You’re probably sitting wherever you are right now thinking, “Wow, what an absolute bargain the Boston Bruins got on Charlie McAvoy and Brandon Carlo.”
And that’s probably the way you should be thinking, because both deals, particularly McAvoy’s, could be looked at as a bargain.
The Bruins on Tuesday signed Brandon Carlo to a two-year deal worth $2.85 million annually. That comes two days after Charlie McAvoy got a three-year bridge worth $4.89 million annually. Given the Bruins had about $8 million in cap space to sign the two young defensemen, general manager Don Sweeney’s ability to keep both players in the fold on team-friendly deals without really moving anyone out is impressive. And given the term of their deals, both players will remain restricted free agents once their new pacts run out.

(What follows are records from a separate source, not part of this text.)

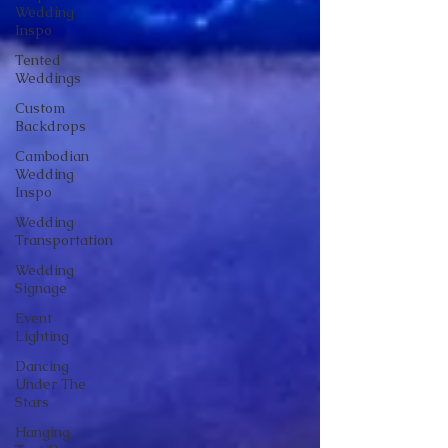
Wedding
Inspo
Tented
Weddings
Custom
Backdrops
Cambodian
Wedding
Inspo
Wedding
Transportation
Wedding
Signage
Event
Lighting
Dancing
Under The
Stars
Hanging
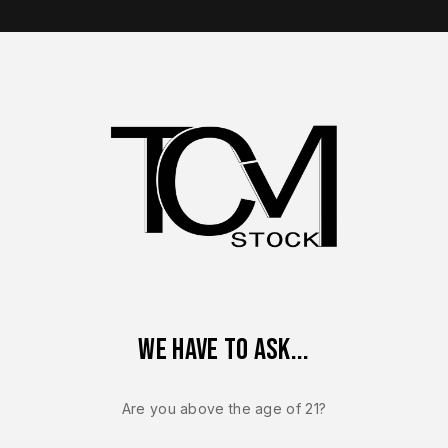
op Brands
Shop Parts
Contact Us
About Us
VP40
Heckler & Koch VP40 Complete Slide
Heckler & Koch VP40 Complete Slide
We have to ask...
Are you above the age of 21?
ingle result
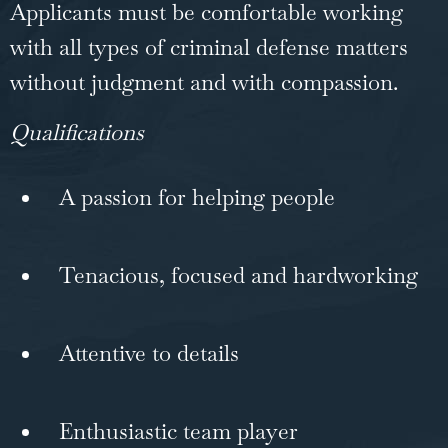
Applicants must be comfortable working
with all types of criminal defense matters
without judgment and with compassion.
Qualifications
A passion for helping people
Tenacious, focused and hardworking
Attentive to details
Enthusiastic team player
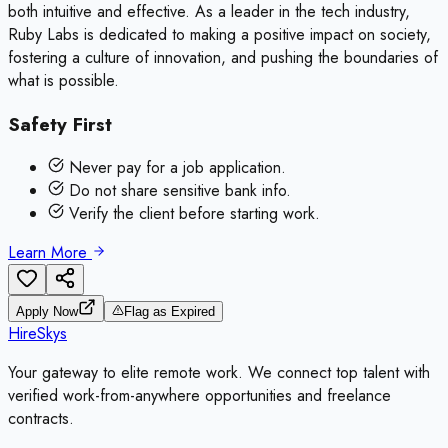
both intuitive and effective. As a leader in the tech industry,
Ruby Labs is dedicated to making a positive impact on society,
fostering a culture of innovation, and pushing the boundaries of
what is possible.
Safety First
Never pay for a job application.
Do not share sensitive bank info.
Verify the client before starting work.
Learn More
Apply Now
Flag as Expired
HireSkys
Your gateway to elite remote work. We connect top talent with
verified work-from-anywhere opportunities and freelance
contracts.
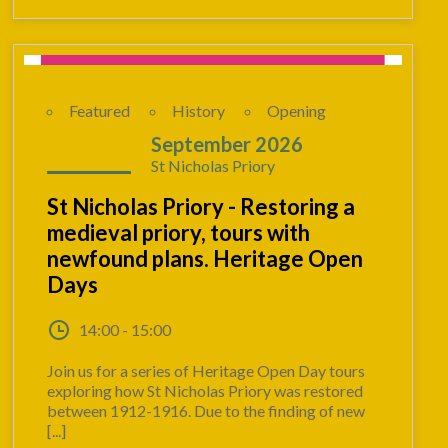
Featured
History
Opening
12 - 13
September 2026
St Nicholas Priory
St Nicholas Priory - Restoring a
medieval priory, tours with
newfound plans. Heritage Open
Days
14:00 - 15:00
Join us for a series of Heritage Open Day tours
exploring how St Nicholas Priory was restored
between 1912-1916. Due to the finding of new
[...]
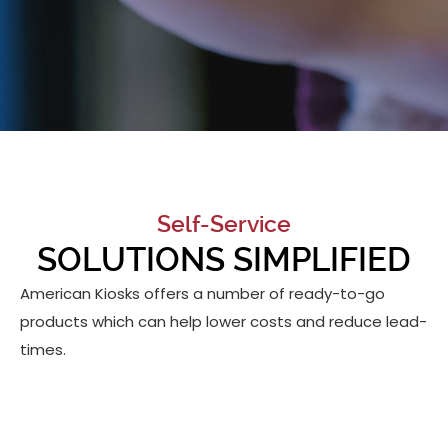
Self-Service
SOLUTIONS SIMPLIFIED
American Kiosks offers a number of ready-to-go
products which can help lower costs and reduce lead-
times.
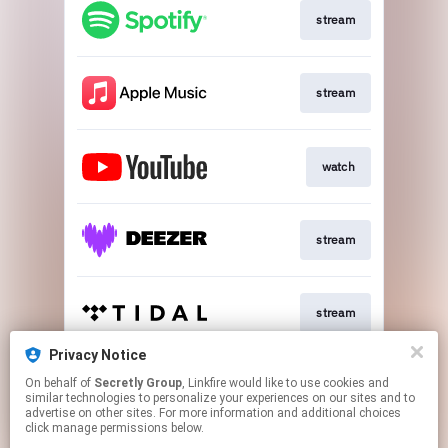
stream
stream
watch
stream
stream
Privacy Notice
On behalf of
Secretly Group
, Linkfire would like to use cookies and
buy
similar technologies to personalize your experiences on our sites and to
advertise on other sites. For more information and additional choices
click manage permissions below.
This page may contain affiliate links.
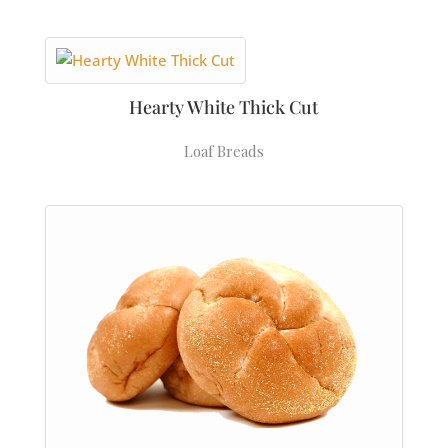
Hearty White Thick Cut
Loaf Breads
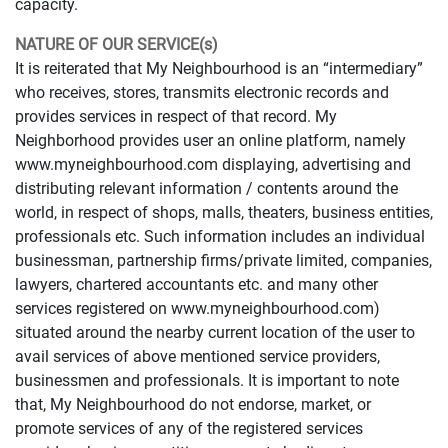
capacity.
NATURE OF OUR SERVICE(s)
It is reiterated that My Neighbourhood is an “intermediary”
who receives, stores, transmits electronic records and
provides services in respect of that record. My
Neighborhood provides user an online platform, namely
www.myneighbourhood.com displaying, advertising and
distributing relevant information / contents around the
world, in respect of shops, malls, theaters, business entities,
professionals etc. Such information includes an individual
businessman, partnership firms/private limited, companies,
lawyers, chartered accountants etc. and many other
services registered on www.myneighbourhood.com)
situated around the nearby current location of the user to
avail services of above mentioned service providers,
businessmen and professionals. It is important to note
that, My Neighbourhood do not endorse, market, or
promote services of any of the registered services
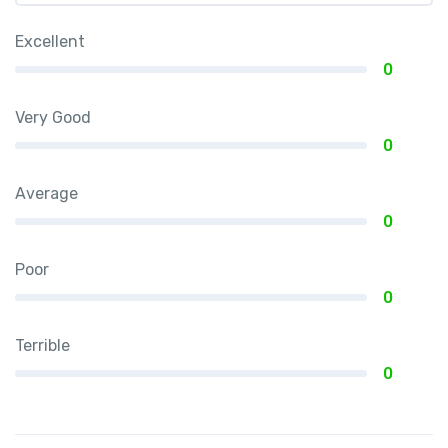
Excellent
0
Very Good
0
Average
0
Poor
0
Terrible
0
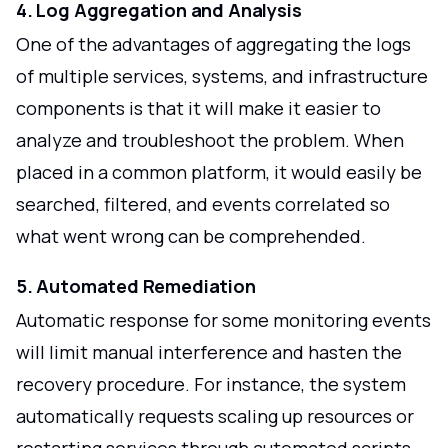
4. Log Aggregation and Analysis
One of the advantages of aggregating the logs
of multiple services, systems, and infrastructure
components is that it will make it easier to
analyze and troubleshoot the problem. When
placed in a common platform, it would easily be
searched, filtered, and events correlated so
what went wrong can be comprehended.
5. Automated Remediation
Automatic response for some monitoring events
will limit manual interference and hasten the
recovery procedure. For instance, the system
automatically requests scaling up resources or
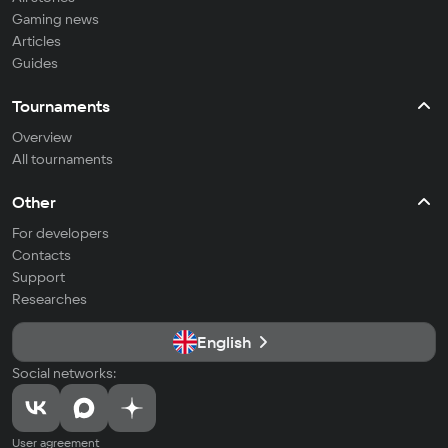
Gaming news
Articles
Guides
Tournaments
Overview
All tournaments
Other
For developers
Contacts
Support
Researches
English
Social networks:
User agreement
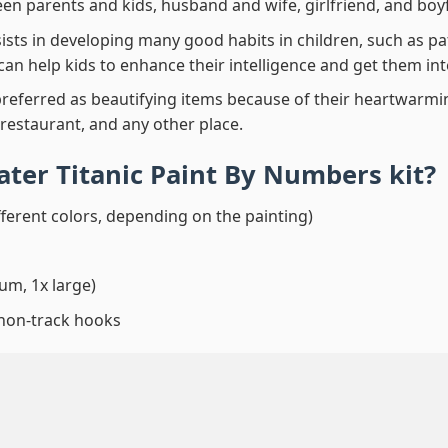
en parents and kids, husband and wife, girlfriend, and boy
ssists in developing many good habits in children, such as p
t can help kids to enhance their intelligence and get them in
preferred as beautifying items because of their heartwarming
 restaurant, and any other place.
ater Titanic Paint By Numbers
kit?
fferent colors, depending on the painting)
um, 1x large)
 non-track hooks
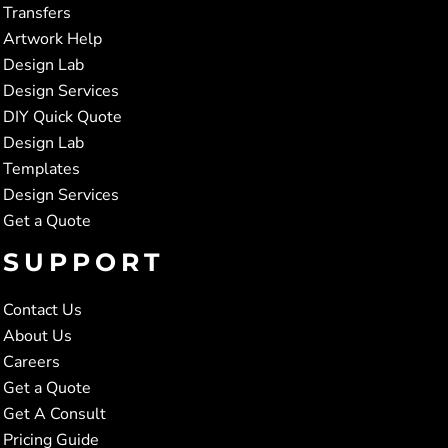
Transfers
Artwork Help
Design Lab
Design Services
DIY Quick Quote
Design Lab
Templates
Design Services
Get a Quote
SUPPORT
Contact Us
About Us
Careers
Get a Quote
Get A Consult
Pricing Guide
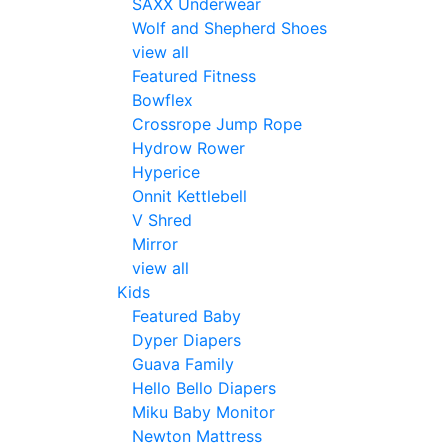
SAXX Underwear
Wolf and Shepherd Shoes
view all
Featured Fitness
Bowflex
Crossrope Jump Rope
Hydrow Rower
Hyperice
Onnit Kettlebell
V Shred
Mirror
view all
Kids
Featured Baby
Dyper Diapers
Guava Family
Hello Bello Diapers
Miku Baby Monitor
Newton Mattress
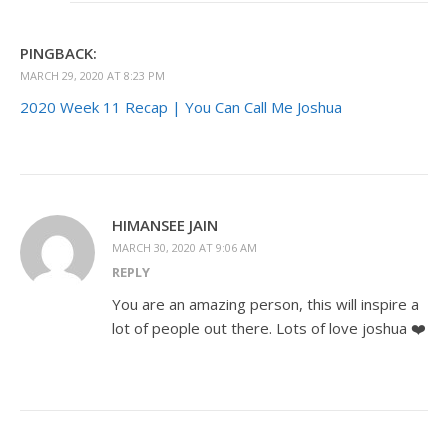
PINGBACK:
MARCH 29, 2020 AT 8:23 PM
2020 Week 11 Recap | You Can Call Me Joshua
HIMANSEE JAIN
MARCH 30, 2020 AT 9:06 AM
REPLY
You are an amazing person, this will inspire a
lot of people out there. Lots of love joshua ❤️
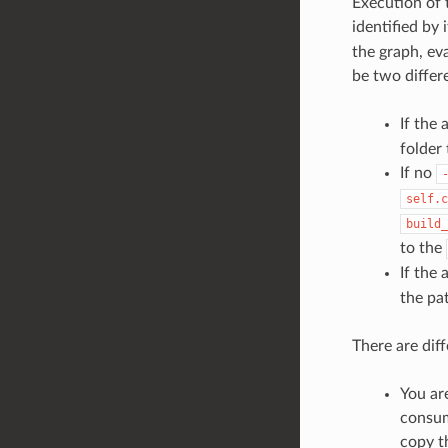
Execution of 
identified by 
the graph, ev
be two differe
If the
folder
If no
self.c
build_
to the
If the
the pat
There are dif
You ar
consum
copy t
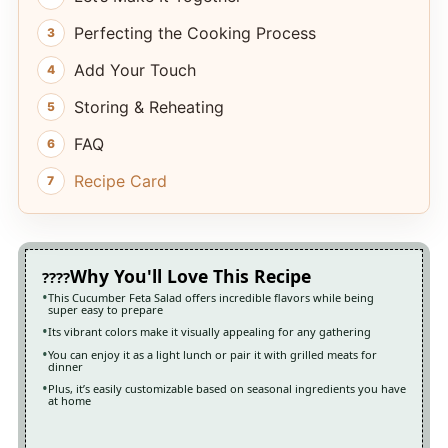
Perfecting the Cooking Process
Add Your Touch
Storing & Reheating
FAQ
Recipe Card
Why You'll Love This Recipe
This Cucumber Feta Salad offers incredible flavors while being
super easy to prepare
Its vibrant colors make it visually appealing for any gathering
You can enjoy it as a light lunch or pair it with grilled meats for
dinner
Plus, it’s easily customizable based on seasonal ingredients you have
at home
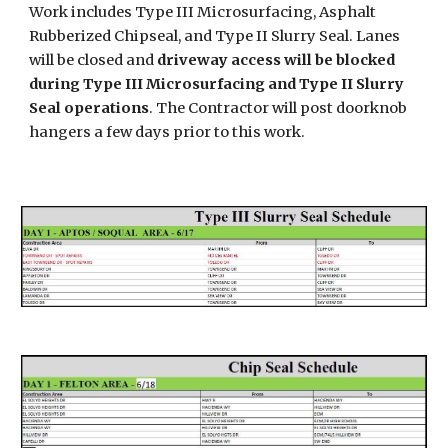
Work includes
Type III Microsurfacing, Asphalt
Rubberized Chipseal, and Type II Slurry Seal
.
Lanes
will be closed and
driveway access will be blocked
during Type III Microsurfacing and Type II Slurry
Seal operations
. The Contractor will post doorknob
hangers a few days prior to this work.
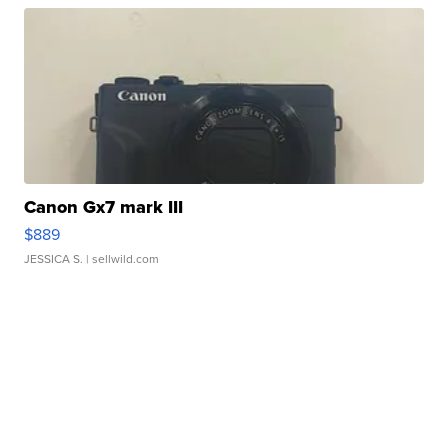
Canon Gx7 mark III
$889
JESSICA S.
| sellwild.com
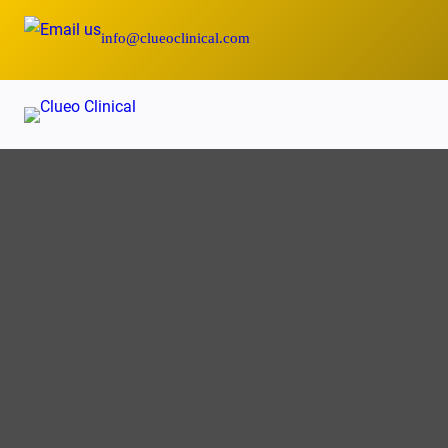
Skip
info@clueoclinical.com
to
content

But here’s the potential problem: These deals are considered bargains because both players have high ceilings.
The reason the almost universal reaction to the McAvoy deal was that it was a big win for the Bruins was because the 21-year-old is, well, more than a roughly $5 million per year defenseman. When considering his age, it’s fair to think he will continue to get even better and truly cement himself among the NHL’s elite defensemen. That very well could happen over the next three years, and in doing so, McAvoy could position himself to make significantly more once his current deal is up.
Granted, the Bruins made the right play here since they all but certainly wouldn’t be able to get McAvoy locked up to a long-term deal without upping the AAV substantially, in turn likely forcing them to move money out elsewhere. But some inherent risk comes with signing a young player with such a high ceiling to a deal that will conclude when they’re 24-years-old.
Conversely, McAvoy has struggled with injuries throughout his young career, never playing more than 63 and 54 regular-season games, respectively, in each of his first two seasons. That’s by no means his fault, but if health issues persist the Bruins may be able to look back on this contract and say they safeguarded themselves from a deal that had significant terms, only for him to contend with injuries each year.
In Carlo’s case, his game as it stands is way too one-dimensional for him to reach a point where he’d carry a crippling cap hit down the road. However, there’s still enough room for growth that he could see a nice bump in pay once his new contract is up. That’s not a surprise, but consider this: David Krejci and Tuukka Rask now are among those who will be up the same offseason as Carlo, so that projects to be a big offseason for Boston — especially if Torey Krug re-signs next summer at what all but certainly will be a hefty figure. In short, there’s a lot of big decisions on Sweeney’s plate over the next few offseasons, and Carlo will remain one of them sooner rather than later.
But for right now, the Bruins are capitalizing on their window, and they should be commended for that. The story much of the last couple months was how they would be able to free up cap space in order to sign the two blueliners. Turns out, they didn’t have to make any drastic moves, and as such, they’re returning much of the same team from a group that reached Game 7 of the Stanley Cup Final, even if some future risk exists.